Re: [PATCH 01/27] ext4: remove writable userspace mappings before truncating page cache

Jan Kara <jack@xxxxxxx> · Wed, 4 Dec 2024 12:13:10 +0100

I'm sorry for the huge delay here...

On Tue 22-10-24 19:10:32, Zhang Yi wrote:
> From: Zhang Yi <yi.zhang@xxxxxxxxxx>
> 
> When zeroing a range of folios on the filesystem which block size is
> less than the page size, the file's mapped partial blocks within one
> page will be marked as unwritten, we should remove writable userspace
> mappings to ensure that ext4_page_mkwrite() can be called during
> subsequent write access to these folios. Otherwise, data written by
> subsequent mmap writes may not be saved to disk.
> 
>  $mkfs.ext4 -b 1024 /dev/vdb
>  $mount /dev/vdb /mnt
>  $xfs_io -t -f -c "pwrite -S 0x58 0 4096" -c "mmap -rw 0 4096" \
>                -c "mwrite -S 0x5a 2048 2048" -c "fzero 2048 2048" \
>                -c "mwrite -S 0x59 2048 2048" -c "close" /mnt/foo
> 
>  $od -Ax -t x1z /mnt/foo
>  000000 58 58 58 58 58 58 58 58 58 58 58 58 58 58 58 58
>  *
>  000800 59 59 59 59 59 59 59 59 59 59 59 59 59 59 59 59
>  *
>  001000
> 
>  $umount /mnt && mount /dev/vdb /mnt
>  $od -Ax -t x1z /mnt/foo
>  000000 58 58 58 58 58 58 58 58 58 58 58 58 58 58 58 58
>  *
>  000800 00 00 00 00 00 00 00 00 00 00 00 00 00 00 00 00
>  *
>  001000
> 
> Signed-off-by: Zhang Yi <yi.zhang@xxxxxxxxxx>

This is a great catch! I think this may be source of the sporadic data
corruption issues we observe with blocksize < pagesize.

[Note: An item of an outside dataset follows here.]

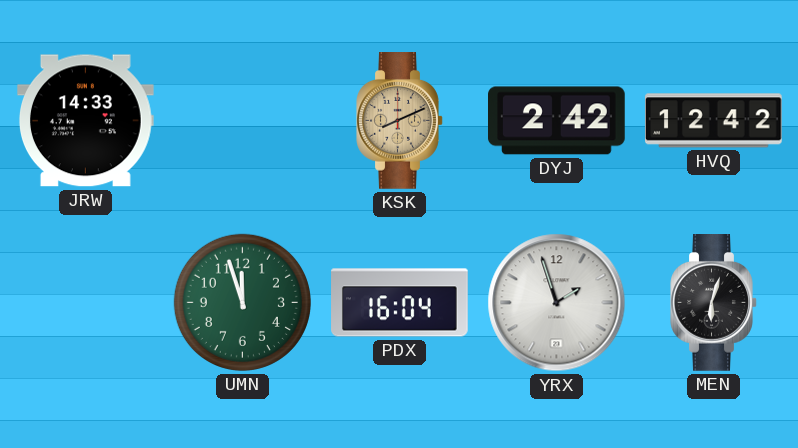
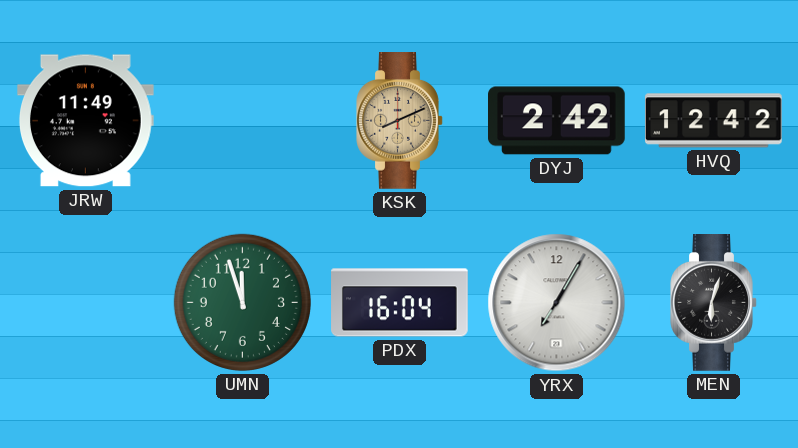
JRW: 14:33 -> 11:49
YRX: 1:57 -> 7:05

> +static inline void ext4_truncate_folio(struct inode *inode,
> +				       loff_t start, loff_t end)
> +{
> +	unsigned long blocksize = i_blocksize(inode);
> +	struct folio *folio;
> +
> +	if (round_up(start, blocksize) >= round_down(end, blocksize))
> +		return;
> +
> +	folio = filemap_lock_folio(inode->i_mapping, start >> PAGE_SHIFT);
> +	if (IS_ERR(folio))
> +		return;
> +
> +	if (folio_mkclean(folio))
> +		folio_mark_dirty(folio);
> +	folio_unlock(folio);
> +	folio_put(folio);

I don't think this is enough. In your example from the changelog, this would
leave the page at index 0 dirty and still with 0x5a values in 2048-4096 range.
Then truncate_pagecache_range() does nothing, ext4_alloc_file_blocks()
converts blocks under 2048-4096 to unwritten state. But what handles
zeroing of page cache in 2048-4096 range? ext4_zero_partial_blocks() zeroes
only partial blocks, not full blocks. Am I missing something?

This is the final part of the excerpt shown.